Die neue Funktion ist nicht standardmäßig aktiviert. IT-Administratoren müssen die Richtlinie „Include a watermark when content from Microsoft 365 is generated or altered by AI“ für ihre Nutzer explizit freischalten. Erst dann werden automatisch sichtbare oder hörbare Markierungen hinzugefügt. Ein mit KI-Funktionen in Microsoft Clipchamp erstelltes Video erhält etwa ein visuelles Wasserzeichen, oft das Copilot-Symbol. Eine von Copilot generierte Audio-Zusammenfassung eines Word-Dokuments beginnt oder endet mit dem Satz: „This audio is generated by AI.“ Platzierung und Wortlaut sind nicht anpassbar.

Selbst wenn sich ein Unternehmen gegen sichtbare Wasserzeichen entscheidet, wird Microsoft den Dateien Metadaten hinzufügen, die auf einen KI-Ursprung hinweisen. Die Richtlinie betrifft zunächst nur Video und Audio – Bereiche, die im Zentrum der Debatte um KI-gestützte Desinformation stehen.

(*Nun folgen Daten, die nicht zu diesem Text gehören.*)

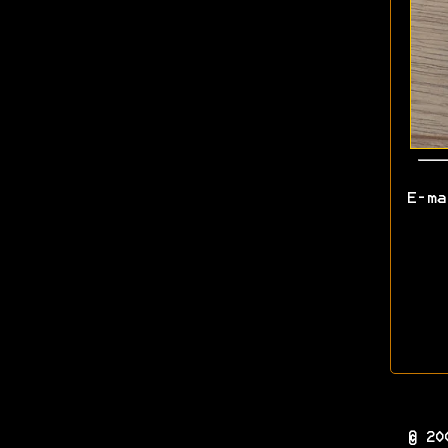
E-m
© 20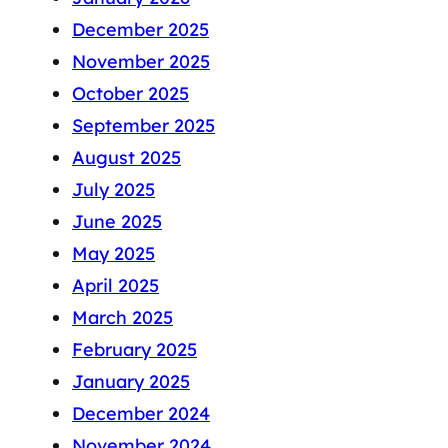
December 2025
November 2025
October 2025
September 2025
August 2025
July 2025
June 2025
May 2025
April 2025
March 2025
February 2025
January 2025
December 2024
November 2024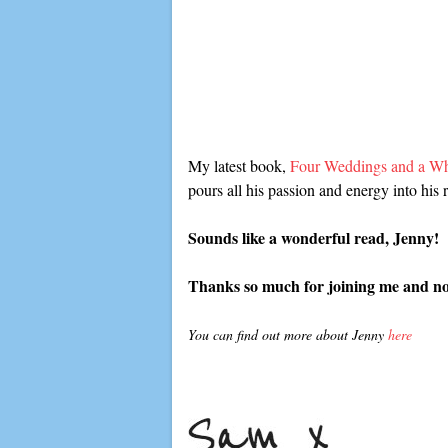
My latest book,
Four Weddings and a Wh
pours all his passion and energy into his 
Sounds like a wonderful read, Jenny!
Thanks so much for joining me and now 
You can find out more about Jenny
here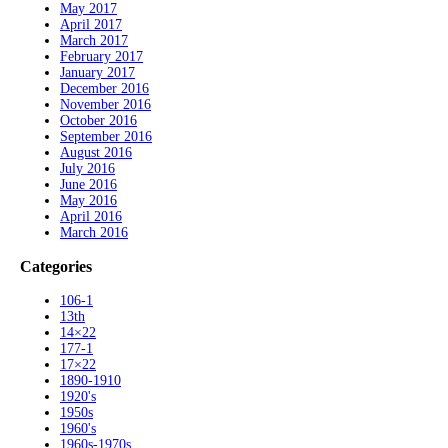
May 2017
April 2017
March 2017
February 2017
January 2017
December 2016
November 2016
October 2016
September 2016
August 2016
July 2016
June 2016
May 2016
April 2016
March 2016
Categories
106-1
13th
14×22
177-1
17×22
1890-1910
1920's
1950s
1960's
1960s-1970s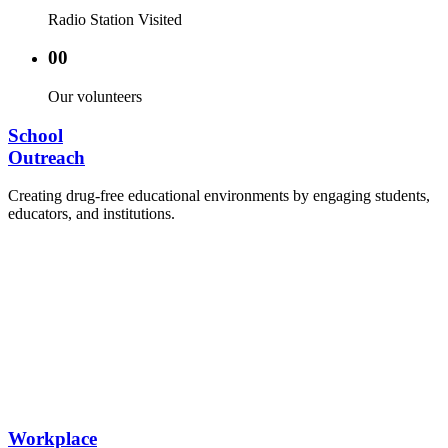
Radio Station Visited
00
Our volunteers
School
Outreach
Creating drug-free educational environments by engaging students,
educators, and institutions.
Advocacy Visits to schools and academic
authorities.
Establishment of Drug-Free Positive Peer
Influence Clubs in schools and campuses.
Hosting workshops and sensitization programs for
students.
Training sessions for school counselors, teachers,
and peer leaders.
Workplace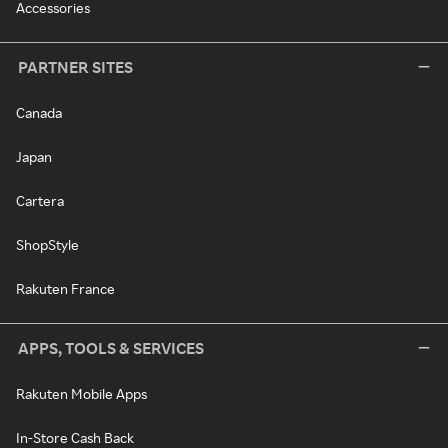
Accessories
PARTNER SITES
Canada
Japan
Cartera
ShopStyle
Rakuten France
APPS, TOOLS & SERVICES
Rakuten Mobile Apps
In-Store Cash Back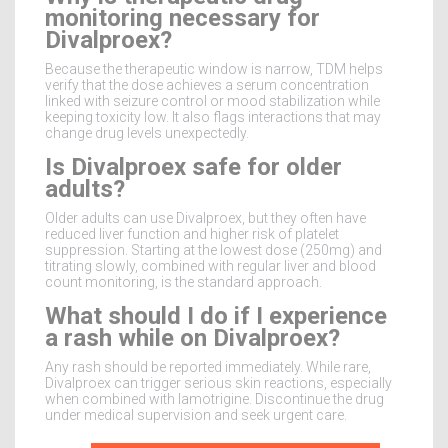
monitoring necessary for
Divalproex?
Because the therapeutic window is narrow, TDM helps
verify that the dose achieves a serum concentration
linked with seizure control or mood stabilization while
keeping toxicity low. It also flags interactions that may
change drug levels unexpectedly.
Is Divalproex safe for older
adults?
Older adults can use Divalproex, but they often have
reduced liver function and higher risk of platelet
suppression. Starting at the lowest dose (250mg) and
titrating slowly, combined with regular liver and blood
count monitoring, is the standard approach.
What should I do if I experience
a rash while on Divalproex?
Any rash should be reported immediately. While rare,
Divalproex can trigger serious skin reactions, especially
when combined with lamotrigine. Discontinue the drug
under medical supervision and seek urgent care.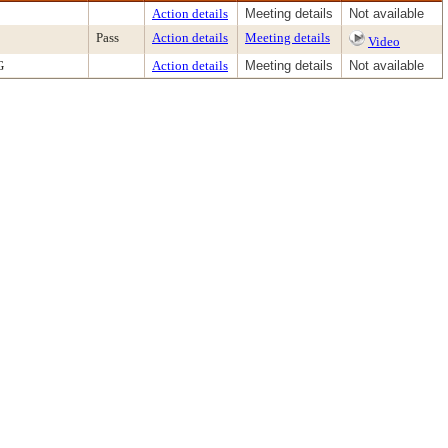
Action details
Meeting details
Not available
Pass
Action details
Meeting details
Video
G
Action details
Meeting details
Not available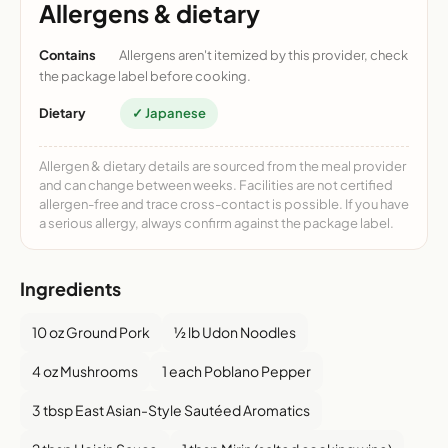
Allergens & dietary
Contains
Allergens aren't itemized by this provider, check
the package label before cooking.
Dietary
✓ Japanese
Allergen & dietary details are sourced from the meal provider
and can change between weeks. Facilities are not certified
allergen-free and trace cross-contact is possible. If you have
a serious allergy, always confirm against the package label.
Ingredients
10 oz Ground Pork
½ lb Udon Noodles
4 oz Mushrooms
1 each Poblano Pepper
3 tbsp East Asian-Style Sautéed Aromatics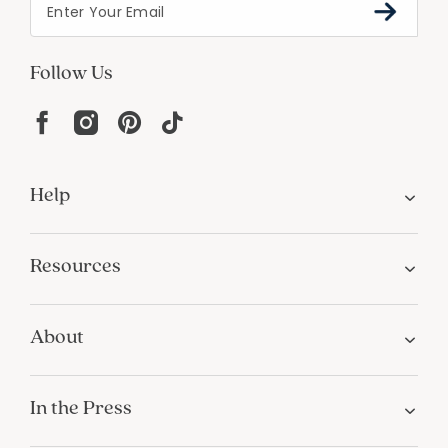
Follow Us
Help
Resources
About
In the Press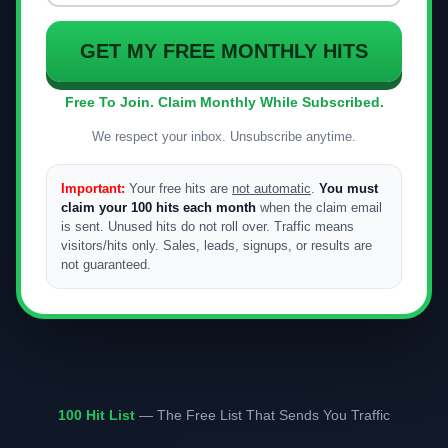
GET MY FREE MONTHLY HITS
Free To Join. Claim Monthly While Subscribed.
We respect your inbox. Unsubscribe anytime.
Important:
Your free hits are
not automatic
.
You must
claim your 100 hits each month
when the claim email
is sent. Unused hits do not roll over. Traffic means
visitors/hits only. Sales, leads, signups, or results are
not guaranteed.
100 Hit List
— The Free List That Sends You Traffic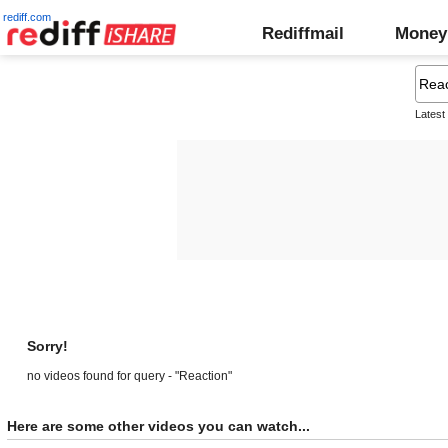
rediff.com
Rediffmail
Money
Latest
Sorry!
no videos found for query - "Reaction"
Here are some other videos you can watch...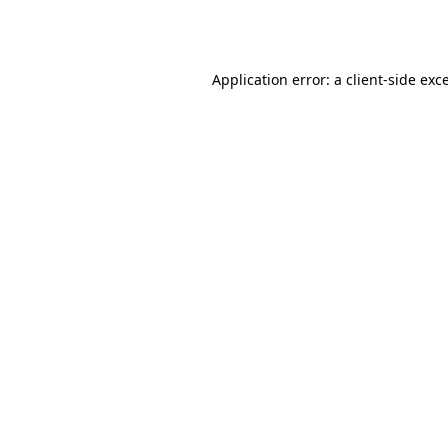
Application error: a
client
-side exc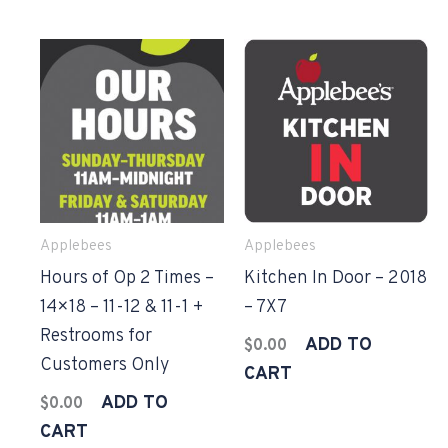
Applebees
Applebees
Hours of Op 2 Times –
Kitchen In Door – 2018
14×18 – 11-12 & 11-1 +
– 7X7
Restrooms for
ADD TO
$
0.00
Customers Only
CART
ADD TO
$
0.00
CART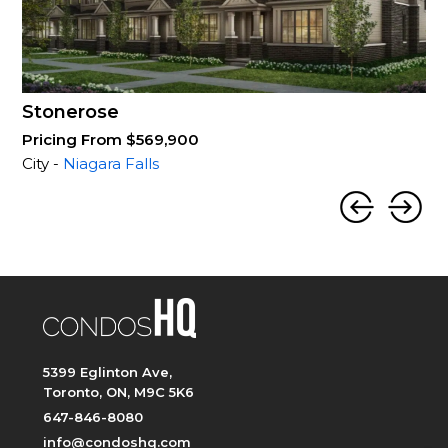
Stonerose
Pricing From $569,900
City -
Niagara Falls
5399 Eglinton Ave,
Toronto, ON, M9C 5K6
647-846-8080
info@condoshq.com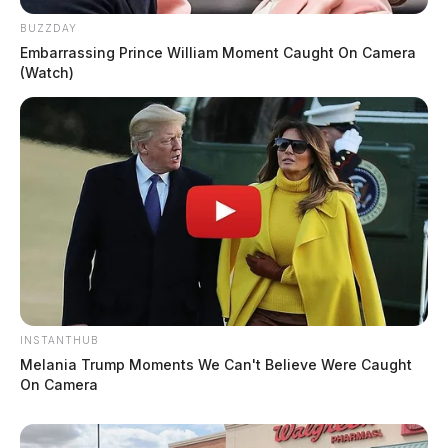
BUZZDAY
Embarrassing Prince William Moment Caught On Camera
(Watch)
INSTANTHUB
Melania Trump Moments We Can't Believe Were Caught
On Camera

Bei Bildern haben Nutzer die Wahl

Anders verfährt der Software-Riese bei KI-generierten Standbildern. Hier erhalten nicht Administratoren, sondern die einzelnen Nutzer die Kontrolle. Eine separate Funktion zur Wasserzeichen-Kennzeichnung von Bildern soll Ende März 2026 bereitstehen. Nutzer können sie dann in den Datenschutzeinstellungen ihres Microsoft-Kontos aktivieren. Ist sie eingeschaltet, erhalten alle neuen Bilder aus Tools wie Microsoft Designer oder den KI-Bildfunktionen in Word und PowerPoint ein Wasserzeichen. Diese nutzerzentrierte Lösung für Bilder steht im Kontrast zur administratorgeführten Politik für Bewegtbild und Ton.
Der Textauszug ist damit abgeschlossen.